Un cas bien connu des associations d’insertion du Vexin, situé au nord du Val-d’Oise. «J’ai connu une famille qui avait acheté dans cette zone rurale, témoigne un travailleur social. Après avoir perdu son emploi, le père de famille n’a rien retrouvé sur place. Mais repartir pour ne pas retrouver un logement équivalent ou risquer de vendre à perte, c’est très difficile.» Les coûts de transport sont parfois si importants que certains salariés se mettent en arrêt maladie. Comme cet agent hospitalier, cité dans le rapport par un responsable de la CGT santé action sociale: «En l’interrogeant, on a compris qu’il faisait 150 kilomètres pour venir au travail et qu’il ne lui restait plus un sou après trois semaines.»

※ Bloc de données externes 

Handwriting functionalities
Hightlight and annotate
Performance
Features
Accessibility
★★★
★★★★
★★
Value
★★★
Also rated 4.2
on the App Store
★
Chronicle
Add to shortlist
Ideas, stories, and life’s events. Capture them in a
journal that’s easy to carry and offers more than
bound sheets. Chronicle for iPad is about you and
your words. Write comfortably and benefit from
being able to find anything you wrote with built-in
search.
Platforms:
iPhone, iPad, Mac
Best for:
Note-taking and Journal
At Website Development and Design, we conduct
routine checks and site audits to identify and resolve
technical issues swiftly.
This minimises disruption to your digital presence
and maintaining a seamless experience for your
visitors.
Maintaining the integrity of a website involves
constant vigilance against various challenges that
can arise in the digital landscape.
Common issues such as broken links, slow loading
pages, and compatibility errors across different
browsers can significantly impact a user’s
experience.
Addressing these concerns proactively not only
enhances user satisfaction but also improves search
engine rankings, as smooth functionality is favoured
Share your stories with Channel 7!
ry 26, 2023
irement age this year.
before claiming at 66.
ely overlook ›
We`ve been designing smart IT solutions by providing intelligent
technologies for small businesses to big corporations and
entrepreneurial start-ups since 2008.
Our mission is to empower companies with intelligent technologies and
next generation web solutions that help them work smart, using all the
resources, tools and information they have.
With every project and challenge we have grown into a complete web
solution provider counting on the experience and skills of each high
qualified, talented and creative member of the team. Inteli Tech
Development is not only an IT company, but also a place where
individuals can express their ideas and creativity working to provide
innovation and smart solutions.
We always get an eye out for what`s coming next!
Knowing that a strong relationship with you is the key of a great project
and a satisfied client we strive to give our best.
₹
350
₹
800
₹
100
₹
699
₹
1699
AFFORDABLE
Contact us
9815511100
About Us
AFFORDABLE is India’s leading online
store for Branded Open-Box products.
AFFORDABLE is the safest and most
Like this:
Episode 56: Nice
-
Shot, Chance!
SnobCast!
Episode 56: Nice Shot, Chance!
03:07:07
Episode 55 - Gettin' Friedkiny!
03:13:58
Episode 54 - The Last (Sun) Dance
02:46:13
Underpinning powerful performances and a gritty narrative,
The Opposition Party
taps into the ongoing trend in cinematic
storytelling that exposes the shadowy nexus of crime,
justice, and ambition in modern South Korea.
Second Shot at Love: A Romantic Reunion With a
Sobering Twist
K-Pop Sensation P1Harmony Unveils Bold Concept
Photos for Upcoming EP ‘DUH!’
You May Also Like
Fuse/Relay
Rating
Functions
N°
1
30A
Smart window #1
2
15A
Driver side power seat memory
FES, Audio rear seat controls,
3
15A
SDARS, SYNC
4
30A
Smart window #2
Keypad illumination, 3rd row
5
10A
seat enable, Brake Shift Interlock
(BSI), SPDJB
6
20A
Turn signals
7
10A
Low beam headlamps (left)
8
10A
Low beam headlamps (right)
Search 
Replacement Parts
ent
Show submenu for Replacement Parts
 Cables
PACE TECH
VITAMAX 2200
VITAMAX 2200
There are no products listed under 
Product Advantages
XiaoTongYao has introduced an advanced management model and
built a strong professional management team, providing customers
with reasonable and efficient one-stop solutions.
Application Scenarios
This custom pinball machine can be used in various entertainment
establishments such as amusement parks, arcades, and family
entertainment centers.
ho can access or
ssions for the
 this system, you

Afin de réduire la distance domicile-travail, la Fondation Abbé-Pierre plaide pour «une politique ambitieuse de construction sociale dans les zones à hauts revenus (...) pourvoyeuses d’emploi». Le rapport préconise aussi de mobiliser davantage entreprises et partenaires sociaux, «qui ont insuffisamment travaillé sur les transformations du salariat». Autant de pistes pour refaire du logement «un bouclier de protection» contre les dégradations économiques et sociales. «Si on a perdu la bataille de l’emploi, on ne veut pas perdre la bataille du logement, conclut Christophe Robert. D’autant que celle-ci peut être un moteur de relance de l’économie.»
* article de Pierre Duquesne publié dans l'Humanité du 31 janvier 2014 

44 % de SDF en plus depuis 2001.
41,6 milliards d’euros. C’est le total des loyers encaissés par les propriétaires du parc privé en 2011, une hausse de plus de 40 % en dix ans «qui n’est due que pour 8% à la progression du volume du parc locatif», explique le rapport de la Fondation Abbé-Pierre.
375,7 milliards sont mobilisés chaque année par le logement (en loyers, achats de biens et terrains, et aides de l’État), soit 19,7% du PIB. «Ces dépenses, dit le rapport, sont faiblement redistribuées dans l’économie et bénéficient peu à l’emploi.»
Au total, la France compte 3,5 millions de personnes mal logées et 10 millions de personnes victimes de la crise du logement.
141 500 personnes sont sans domicile en 2012, + 44% par rapport à 2001.
38 000 personnes vivent à l’année dans des chambres d’hôtel, 
85 000 résident dans des «habitations de fortune» 
411 000 personnes sont contraintes de vivre chez un tiers ou des proches.
1 million de logements en copropriété seraient en situation de fragilité (sur 6,6 millions).
70 000 ménages propriétaires et accédants étaient en 2006 en situation d’impayés de leurs charges ou de leur emprunt.